The Hubbard model in the canonical formulation

TL;DR

This paper reformulates the Hubbard model using a canonical transfer matrix approach, simplifying the fermionic degrees of freedom and demonstrating the absence of the sign problem in 1+1 dimensions, with improved estimators for key physical quantities.

Contribution

It introduces a novel canonical formulation of the Hubbard model with transfer matrices, eliminating auxiliary fields and connecting to fermion loop and bag formulations.

Findings

Sign problem is absent in 1+1 dimensions.

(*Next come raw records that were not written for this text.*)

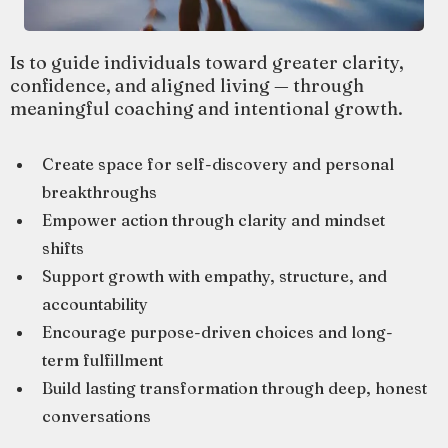
Is to guide individuals toward greater clarity,
confidence, and aligned living — through
meaningful coaching and intentional growth.
Create space for self-discovery and personal
breakthroughs
Empower action through clarity and mindset
shifts
Support growth with empathy, structure, and
accountability
Encourage purpose-driven choices and long-
term fulfillment
Build lasting transformation through deep, honest
conversations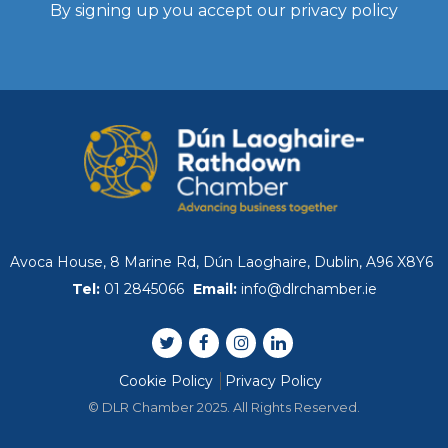
Past Events
By signing up you accept our
privacy policy
Skillnet Training
Skillnet Training 
Skillnet Events
Certs of Origin
Avoca House, 8 Marine Rd, Dún Laoghaire, Dublin, A96 X8Y6
Tel:
01 2845066
Email:
info@dlrchamber.ie
HR Support from Adar
EDIFY EDU Project
Cookie Policy
Privacy Policy
© DLR Chamber 2025. All Rights Reserved.
What’s Happening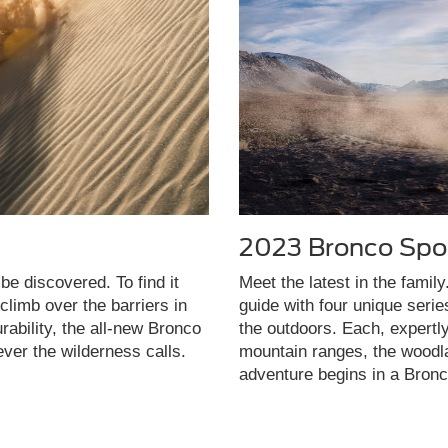
2023 Bronco Spo
be discovered. To find it
Meet the latest in the famil
limb over the barriers in
guide with four unique seri
rability, the all-new Bronco
the outdoors. Each, expertl
ever the wilderness calls.
mountain ranges, the woodla
adventure begins in a Bronc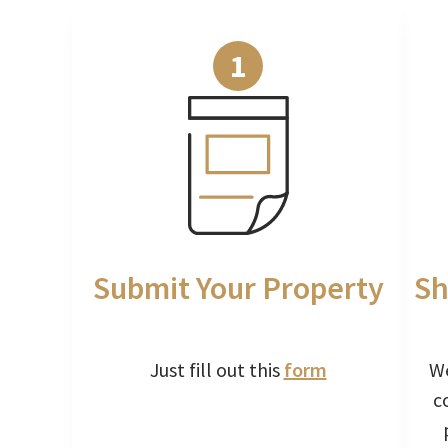
1
Submit Your Property
Sh
Just fill out this
form
We
c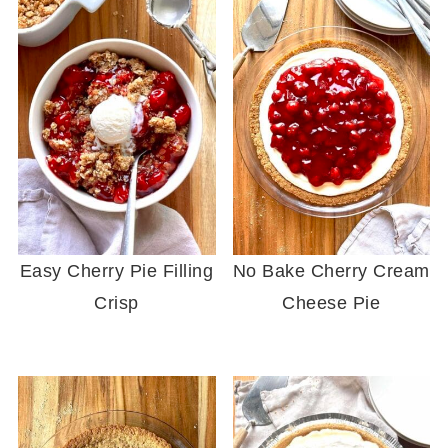
Easy Cherry Pie Filling
No Bake Cherry Cream
Crisp
Cheese Pie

Partition function factorizes in time.

Improved estimators for physical observables.

Abstract

We describe non-relativistic fermions on the lattice (Hubbard model) in the canonical formulation using transfer matrices in fixed fermion number sectors such that the partition function becomes fully factorized in time. By analytically integrating out the auxiliary Hubbard-Stratanovich field due to the four-fermion interaction, we express the system in terms of discrete, local fermion occupation numbers which are the only remaining degrees of freedom. We show the close relation to the fermion loop and the fermion bag formulation. One can prove that in 1+1 dimension the fermion sign problem is absent. Finally, we construct improved estimators for the ground state energy, 2-point functions, and for the chemical potential.